Burstow: So as a lawyer who represents clients at such hearings, you are telling me that they actually do it? That they actually increase the medication before the hearing? 

Brodsky: Over and over again.

This is hardly a fair or “normal” hearing. What adds to the travesty, a person so drugged will indeed look “incapable” when s/he arrives at the hearing—and the setup is complete. Here they are on display—capable psychiatrist whose decision must be upheld and the confused incoherent inmate. And so it is that that justice is “enacted” and “accomplished”.

To zero in one final time on this particular case: What if the detainee “revived” sufficiently that the functionaries could deem him acceptably present—presumably, what all the other parties present were waiting for? In this highly “drugged out” state, would he have truly understood what was happening? Could he have in any way been able to make a case for himself? More to the point (since he was well represented legally), how would he have appeared to the people in whose hands his fate lay? Would he have looked “capable” of making his own “treatment” decisions? Of being “voluntary”? Of getting out?

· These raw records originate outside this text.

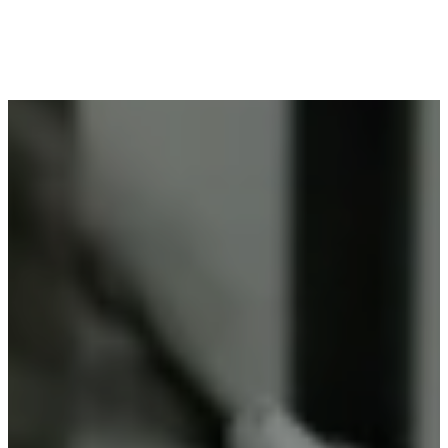
Voor wie in Geluwe woont en op zoek is naar
professioneel poederlakken, is Vlaeminck de
ideale partner, omdat zij duurzame resultaten
garanderen.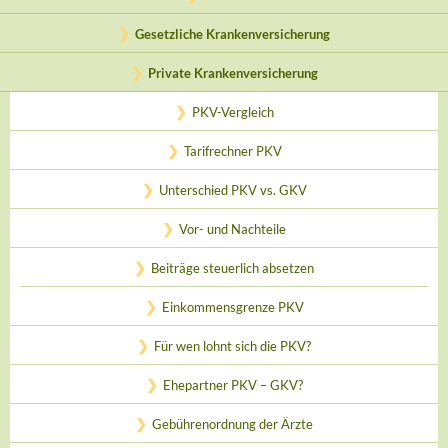
Gesetzliche Krankenversicherung
Private Krankenversicherung
PKV-Vergleich
Tarifrechner PKV
Unterschied PKV vs. GKV
Vor- und Nachteile
Beiträge steuerlich absetzen
Einkommensgrenze PKV
Für wen lohnt sich die PKV?
Ehepartner PKV – GKV?
Gebührenordnung der Ärzte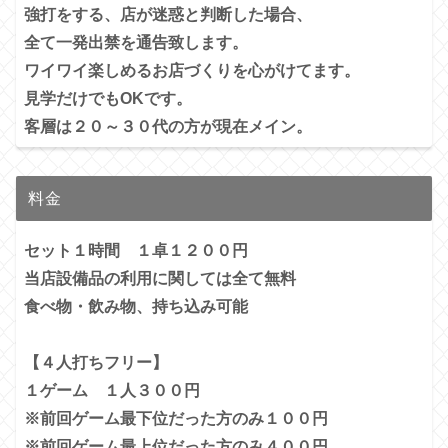
強打をする、店が迷惑と判断した場合、
全て一発出禁を通告致します。
ワイワイ楽しめるお店づくりを心がけてます。
見学だけでもOKです。
客層は２０～３０代の方が現在メイン。
料金
セット１時間 １卓１２００円
当店設備品の利用に関しては全て無料
食べ物・飲み物、持ち込み可能
【４人打ちフリー】
１ゲーム １人３００円
※前回ゲーム最下位だった方のみ１００円
※前回ゲーム最上位だった方のみ４００円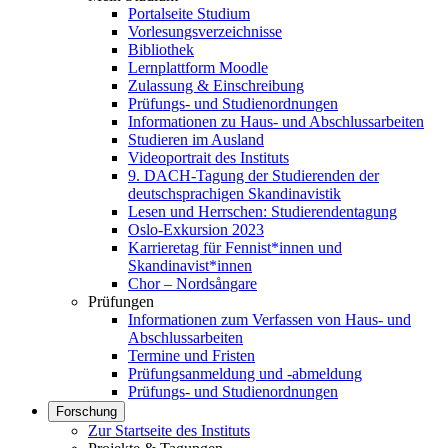
Portalseite Studium
Vorlesungsverzeichnisse
Bibliothek
Lernplattform Moodle
Zulassung & Einschreibung
Prüfungs- und Studienordnungen
Informationen zu Haus- und Abschlussarbeiten
Studieren im Ausland
Videoportrait des Instituts
9. DACH-Tagung der Studierenden der
deutschsprachigen Skandinavistik
Lesen und Herrschen: Studierendentagung
Oslo-Exkursion 2023
Karrieretag für Fennist*innen und
Skandinavist*innen
Chor – Nordsångare
Prüfungen
Informationen zum Verfassen von Haus- und
Abschlussarbeiten
Termine und Fristen
Prüfungsanmeldung und -abmeldung
Prüfungs- und Studienordnungen
Forschung
Zur Startseite des Instituts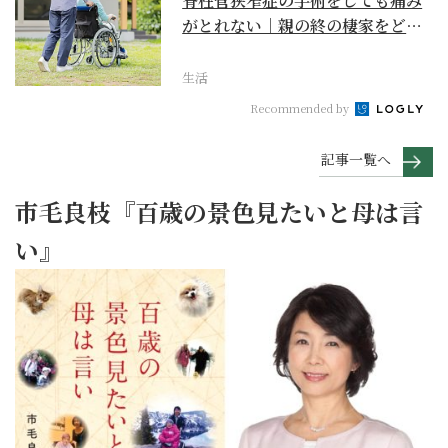
脊柱管狭窄症の手術をしても痛み
がとれない｜親の終の棲家をどう
選ぶ？【２】
生活
Recommended by
記事一覧へ
市毛良枝『百歳の景色見たいと母は言
い』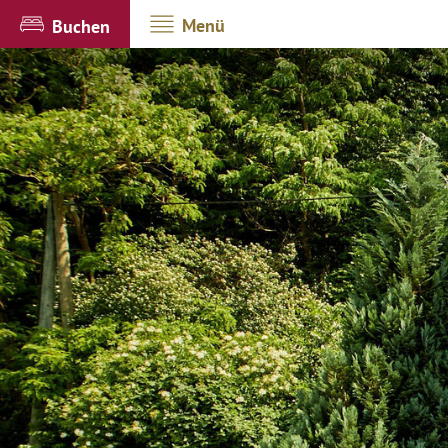
Menü
Buchen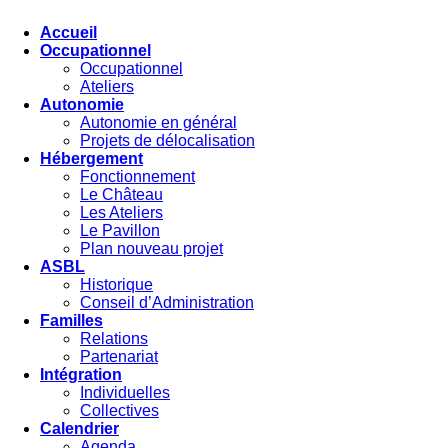
Accueil
Occupationnel
Occupationnel
Ateliers
Autonomie
Autonomie en général
Projets de délocalisation
Hébergement
Fonctionnement
Le Château
Les Ateliers
Le Pavillon
Plan nouveau projet
ASBL
Historique
Conseil d’Administration
Familles
Relations
Partenariat
Intégration
Individuelles
Collectives
Calendrier
Agenda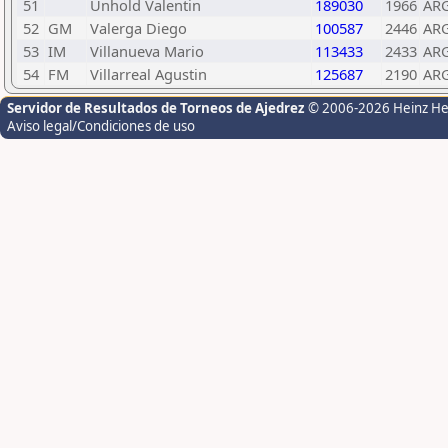
51
Unhold Valentin
189030
1966
AR
52
GM
Valerga Diego
100587
2446
AR
53
IM
Villanueva Mario
113433
2433
AR
54
FM
Villarreal Agustin
125687
2190
AR
Servidor de Resultados de Torneos de Ajedrez
© 2006-2026 Heinz H
Aviso legal/Condiciones de uso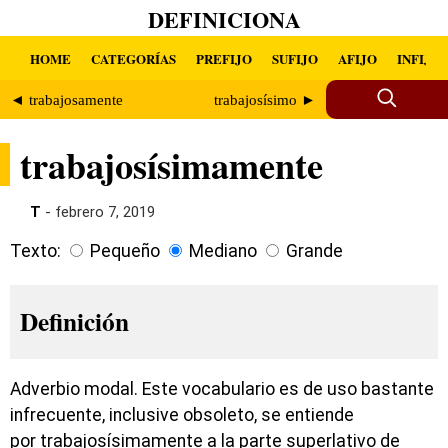
DEFINICIONA
HOME
CATEGORÍAS
PREFIJO
SUFIJO
AFIJO
INFIJO
◄ trabajosamente
trabajosísimo ►
trabajosísimamente
T
- febrero 7, 2019
Texto:
Pequeño
Mediano
Grande
Definición
Adverbio modal. Este vocabulario es de uso bastante
infrecuente, inclusive obsoleto, se entiende
por trabajosísimamente a la parte superlativo de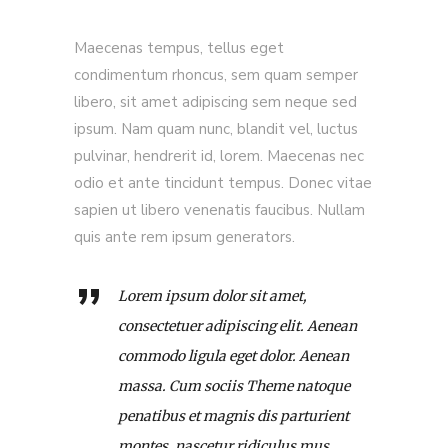
Maecenas tempus, tellus eget
condimentum rhoncus, sem quam semper
libero, sit amet adipiscing sem neque sed
ipsum. Nam quam nunc, blandit vel, luctus
pulvinar, hendrerit id, lorem. Maecenas nec
odio et ante tincidunt tempus. Donec vitae
sapien ut libero venenatis faucibus. Nullam
quis ante rem ipsum generators.
Lorem ipsum dolor sit amet,
consectetuer adipiscing elit. Aenean
commodo ligula eget dolor. Aenean
massa. Cum sociis Theme natoque
penatibus et magnis dis parturient
montes, nascetur ridiculus mus.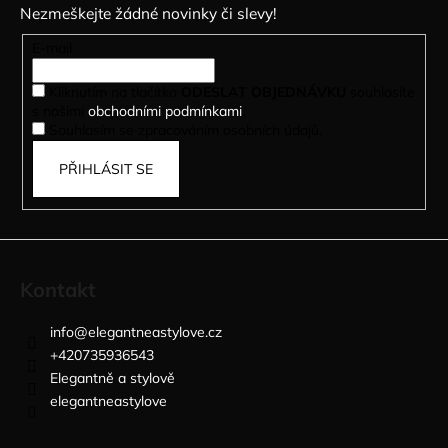
Nezmeškejte žádné novinky či slevy!
a
t
E-mail
í
Kliknutím na tlačítko
ODESLAT OBJEDNÁVKU
souhlasíte
s našimi
obchodními podmínkami
.
Souhlasím se zpracováním osobních údajů.
PŘIHLÁSIT SE
Kontakt
info
@
elegantneastylove.cz
+420735936543
Elegantně a stylově
elegantneastylove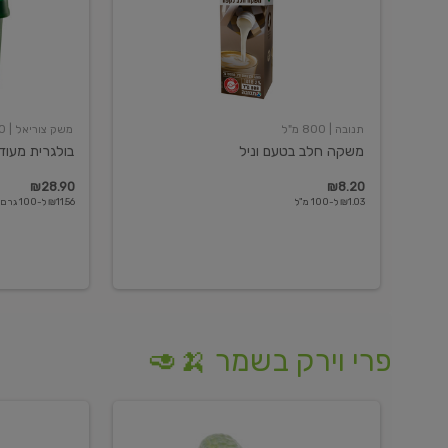
תנובה
| 800 מ"ל
משק צוריאל
| 250 גרם
משקה חלב בטעם וניל
בולגרית מעודנת 
₪28.90
₪8.20
₪1.03 ל-100 מ"ל
₪11.56 ל-100 גרם
פרי וירק בשמר 🍌🥑
מלפפון
אננס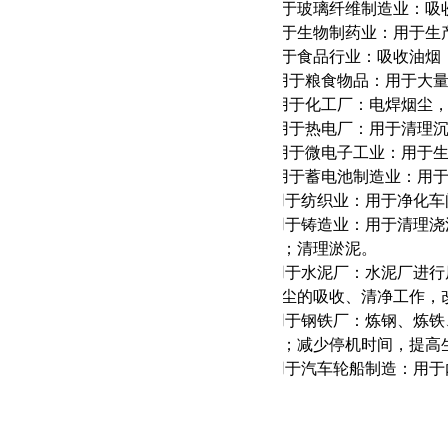
2
集
尘器可用于玻璃纤维制造业：吸
3
集
尘器可用于生物制药业：用于生
4
集
尘器可用于食品行业：吸收油烟
5，
集
尘器可用于粮食物品：用于大
6，
集
尘器可用于化工厂：电焊烟尘
7，
集
尘器可用于热电厂：用于清理
8，
集
尘器可用于微电子工业：用于
9，
集
尘器可用于蓄电池制造业：用
10
集
尘器可用于纺织业：用于净化车
11
集
尘器可用于铸造业：用于清理浇
刺、氧化铁皮；清理淤泥。
12
集
尘器可用于水泥厂：水泥厂进行
过程中产生粉尘的吸收、清净工作，
13
集
尘器可用于钢铁厂：炼钢、炼铁
面的清洁工作；减少停机时间，提高
14
集
尘器可用于汽车轮船制造：用于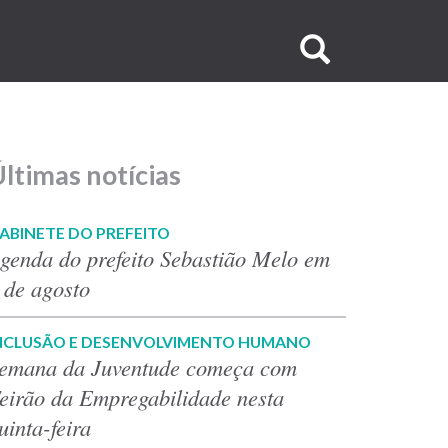
Buscar
no
site
ltimas notícias
ABINETE DO PREFEITO
genda do prefeito Sebastião Melo em
 de agosto
NCLUSÃO E DESENVOLVIMENTO HUMANO
emana da Juventude começa com
eirão da Empregabilidade nesta
uinta-feira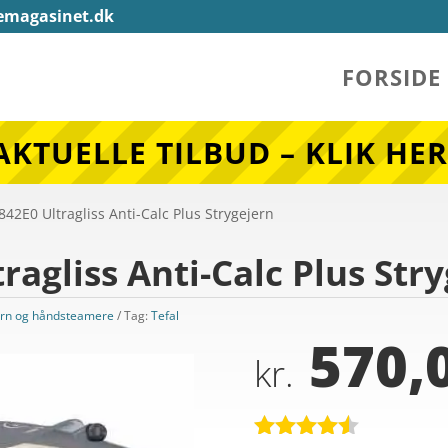
emagasinet.dk
FORSIDE
AKTUELLE TILBUD – KLIK HER
842E0 Ultragliss Anti-Calc Plus Strygejern
ragliss Anti-Calc Plus Str
ern og håndsteamere
Tag:
Tefal
570,
kr.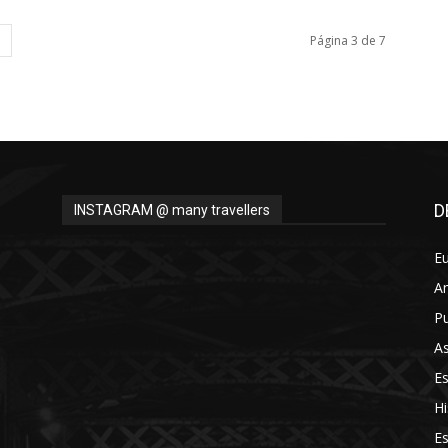
Página 3 de 7
D
INSTAGRAM @ many travellers
E
A
Pu
As
E
Hi
Es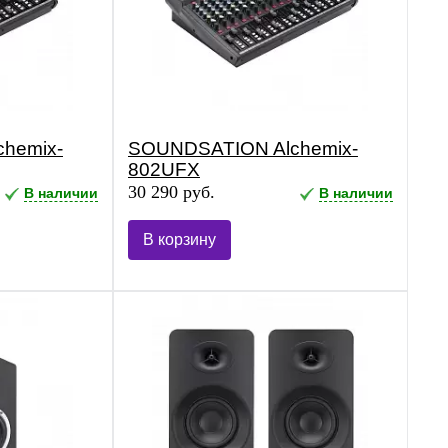
hemix-
SOUNDSATION Alchemix-
802UFX
30 290 руб.
В наличии
В наличии
В корзину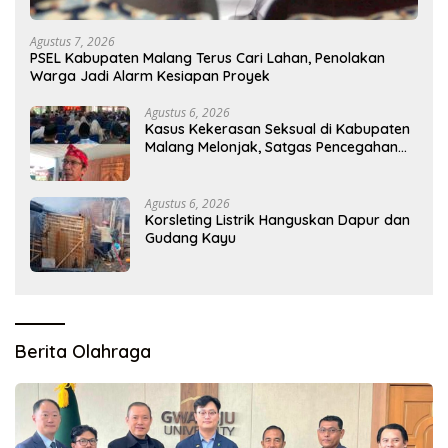
Agustus 7, 2026
PSEL Kabupaten Malang Terus Cari Lahan, Penolakan
Warga Jadi Alarm Kesiapan Proyek
Agustus 6, 2026
Kasus Kekerasan Seksual di Kabupaten
Malang Melonjak, Satgas Pencegahan
Dibentuk
Agustus 6, 2026
Korsleting Listrik Hanguskan Dapur dan
Gudang Kayu
Berita Olahraga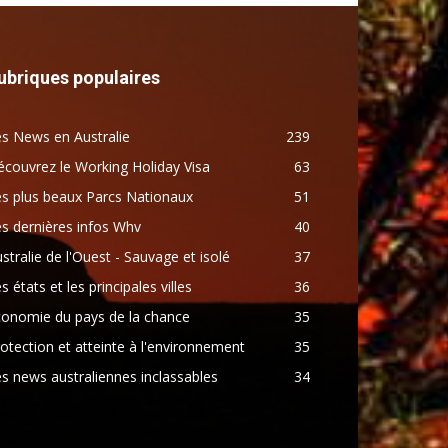
ubriques populaires
s News en Australie
239
couvrez le Working Holiday Visa
63
s plus beaux Parcs Nationaux
51
s dernières infos Whv
40
stralie de l'Ouest - Sauvage et isolé
37
s états et les principales villes
36
conomie du pays de la chance
35
otection et atteinte à l'environnement
35
s news australiennes inclassables
34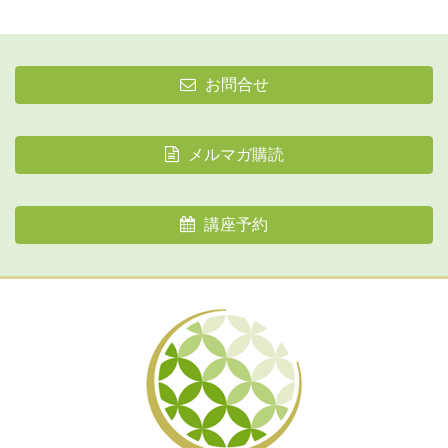
お問合せ
メルマガ購読
講座予約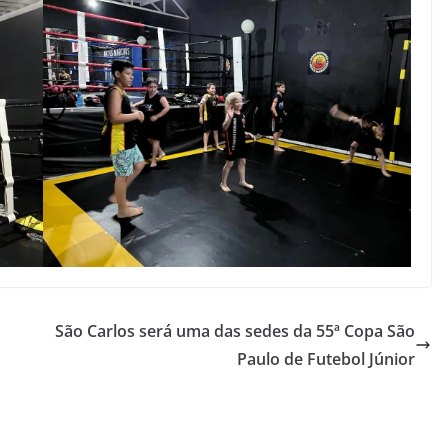
São Carlos será uma das sedes da 55ª Copa São
Paulo de Futebol Júnior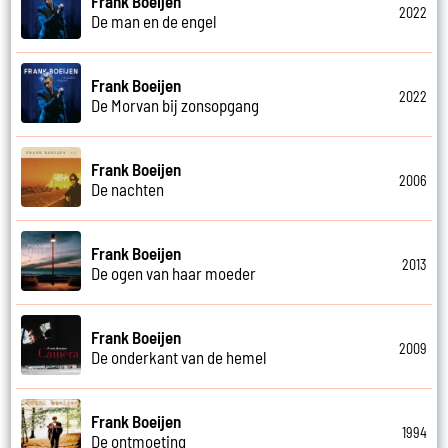
Frank Boeijen
2022
De man en de engel
Frank Boeijen
2022
De Morvan bij zonsopgang
Frank Boeijen
2006
De nachten
Frank Boeijen
2013
De ogen van haar moeder
Frank Boeijen
2009
De onderkant van de hemel
Frank Boeijen
1994
De ontmoeting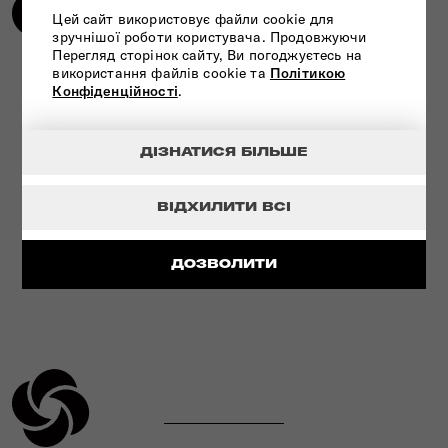
Цей сайт використовує файли cookie для
зручнішої роботи користувача. Продовжуючи
Перегляд сторінок сайту, Ви погоджуєтесь на
використання файлів cookie та
Політикою
Конфіденційності
.
УЛЬТРАМІЦНИЙ МАТЕРІАЛ
ДІЗНАТИСЯ БІЛЬШЕ
ПЕРЕГЛЯНУТИ
ВІДХИЛИТИ ВСІ
ДОЗВОЛИТИ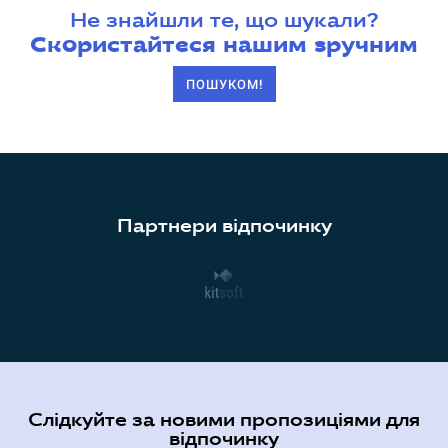
Не знайшли те, що шукали?
Скористайтеся нашим зручним
ПОШУКОМ!
Партнери відпочинку
Слідкуйте за новими пропозиціями для
відпочинку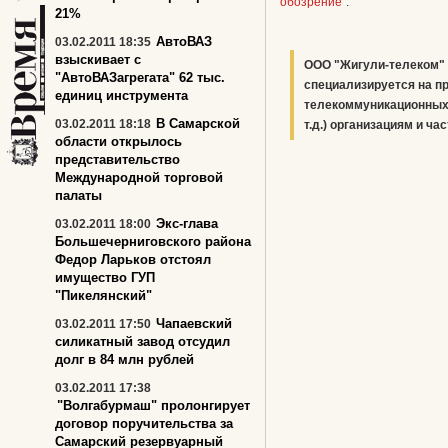
обозрение
".
21%
АвтоВАЗ
03.02.2011 18:35
взыскивает с
ООО "Жигули-телеком" о
"АвтоВАЗагрегата" 62 тыс.
специализируется на п
единиц инструмента
телекоммуникационных 
В Самарской
03.02.2011 18:18
т.д.) организациям и ча
области открылось
представительство
Международной торговой
палаты
Экс-глава
03.02.2011 18:00
Большечерниговского района
Федор Ларьков отстоял
имущество ГУП
"Пикелянский"
Чапаевский
03.02.2011 17:50
силикатный завод отсудил
долг в 84 млн рублей
03.02.2011 17:38
"Волгабурмаш" пролонгирует
договор поручительства за
Самарский резервуарный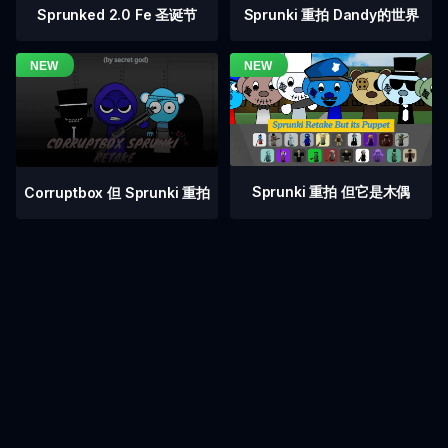
Sprunked 2.0 Fe 圣诞节
Sprunki 重拍 Dandy的世界
Sprunki 重拍 但它是木偶
Corruptbox 但 Sprunki 重拍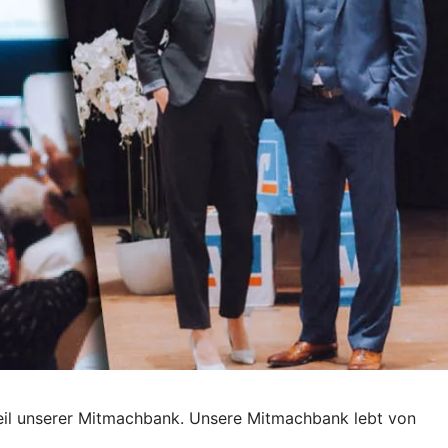
 Teil unserer Mitmachbank. Unsere Mitmachbank lebt von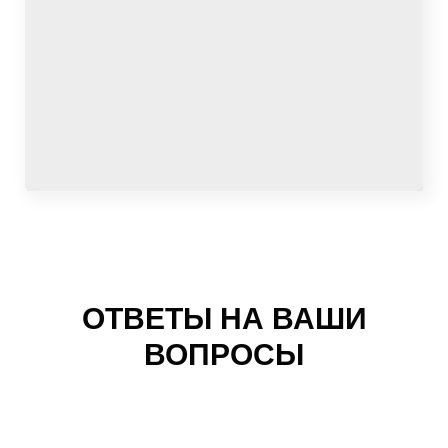
ОТВЕТЫ НА ВАШИ
ВОПРОСЫ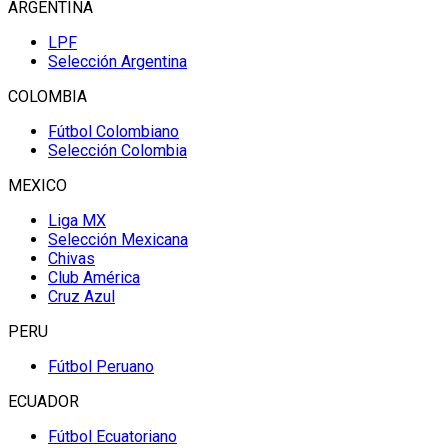
ARGENTINA
LPF
Selección Argentina
COLOMBIA
Fútbol Colombiano
Selección Colombia
MEXICO
Liga MX
Selección Mexicana
Chivas
Club América
Cruz Azul
PERU
Fútbol Peruano
ECUADOR
Fútbol Ecuatoriano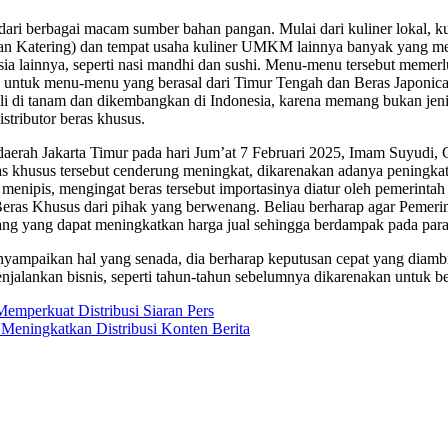
 dari berbagai macam sumber bahan pangan. Mulai dari kuliner lokal, k
an dan Katering) dan tempat usaha kuliner UMKM lainnya banyak yang me
a lainnya, seperti nasi mandhi dan sushi. Menu-menu tersebut memerluka
 untuk menu-menu yang berasal dari Timur Tengah dan Beras Japonica d
ali di tanam dan dikembangkan di Indonesia, karena memang bukan jeni
istributor beras khusus.
i daerah Jakarta Timur pada hari Jum’at 7 Februari 2025, Imam Suyudi
s khusus tersebut cenderung meningkat, dikarenakan adanya peningkat
ipis, mengingat beras tersebut importasinya diatur oleh pemerintah d
eras Khusus dari pihak yang berwenang. Beliau berharap agar Pemerint
ng yang dapat meningkatkan harga jual sehingga berdampak pada para 
ampaikan hal yang senada, dia berharap keputusan cepat yang diambil 
alankan bisnis, seperti tahun-tahun sebelumnya dikarenakan untuk beb
mperkuat Distribusi Siaran Pers
Meningkatkan Distribusi Konten Berita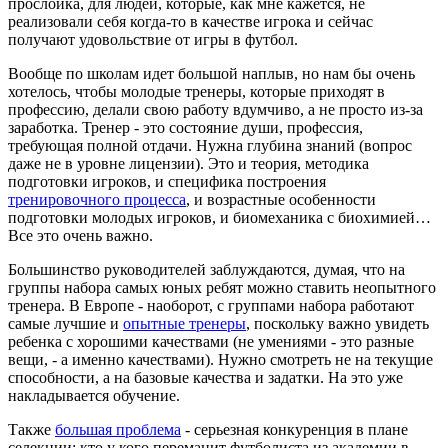
прослойка, для людей, которые, как мне кажется, не
реализовали себя когда-то в качестве игрока и сейчас
получают удовольствие от игры в футбол.
Вообще по школам идет большой наплыв, но нам бы очень
хотелось, чтобы молодые тренеры, которые приходят в
профессию, делали свою работу вдумчиво, а не просто из-за
заработка. Тренер - это состояние души, профессия,
требующая полной отдачи. Нужна глубина знаний (вопрос
даже не в уровне лицензии). Это и теория, методика
подготовки игроков, и специфика построения
тренировочного процесса
, и возрастные особенности
подготовки молодых игроков, и биомеханика с биохимией…
Все это очень важно.
Большинство руководителей заблуждаются, думая, что на
группы набора самых юных ребят можно ставить неопытного
тренера. В Европе - наоборот, с группами набора работают
самые лучшие и
опытные тренеры
, поскольку важно увидеть
ребенка с хорошими качествами (не умениями - это разные
вещи, - а именно качествами). Нужно смотреть не на текущие
способности, а на базовые качества и задатки. На это уже
накладывается обучение.
Также
большая проблема
- серьезная конкуренция в плане
селекции: кто у кого переманит футболиста из академии в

What is apparent is that we have here is not a test of capacity but a show in which everything is orchestrated to demonstrate incapacity. What we have, to put this another way, is not a check on the system but the activation and reaffirmation of the system.

All things considered, it is hardly surprising that inmates seldom prevail. What is surprising is that they ever win at all. That, however, is another story altogether (for insight into that particular dilemma and related issues, see Burstow, Psychiatry and the Business of Madness, Chapter Five).